What you need to do. Copy the entries that appear below in full, leaving out any picture among them.

Given records.
•••••

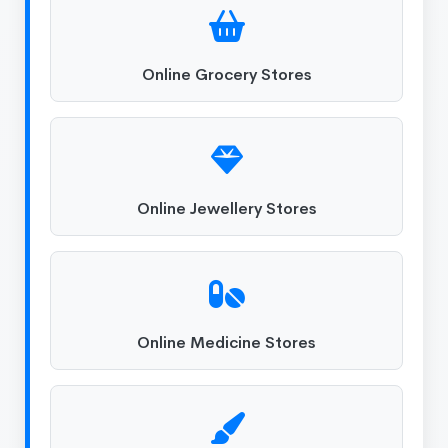
Online Grocery Stores
Online Jewellery Stores
Online Medicine Stores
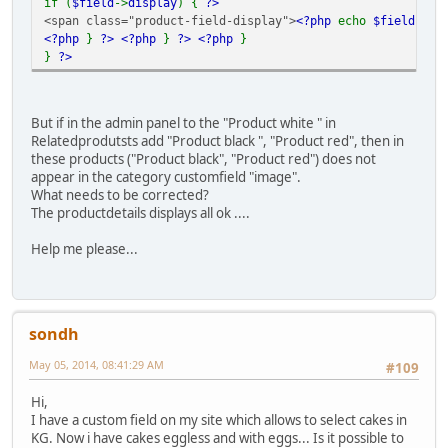
if (
$field
->
display
) {
?>
<span class="product-field-display">
<?php
echo
$field
->
di
<?php
}
?>
<?php
}
?>
<?php
}
}
?>
But if in the admin panel to the "Product white " in
Relatedprodutsts add "Product black ", "Product red", then in
these products ("Product black", "Product red") does not
appear in the category customfield "image".
What needs to be corrected?
The productdetails displays all ok ....
Help me please...
sondh
May 05, 2014, 08:41:29 AM
#109
Hi,
I have a custom field on my site which allows to select cakes in
KG. Now i have cakes eggless and with eggs... Is it possible to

•••••

Completed task.
Online Grocery Stores
Online Jewellery Stores
Online Medicine Stores
if (
$field
->
display
) {
?>
<span class="product-field-display">
<?php
echo
$field
->
di
<?php
}
?>
<?php
}
?>
<?php
}
}
?>
But if in the admin panel to the "Product white " in
Relatedprodutsts add "Product black ", "Product red", then in
these products ("Product black", "Product red") does not
appear in the category customfield "image".
What needs to be corrected?
The productdetails displays all ok ....
Help me please...
sondh
May 05, 2014, 08:41:29 AM
#109
Hi,
I have a custom field on my site which allows to select cakes in
KG. Now i have cakes eggless and with eggs... Is it possible to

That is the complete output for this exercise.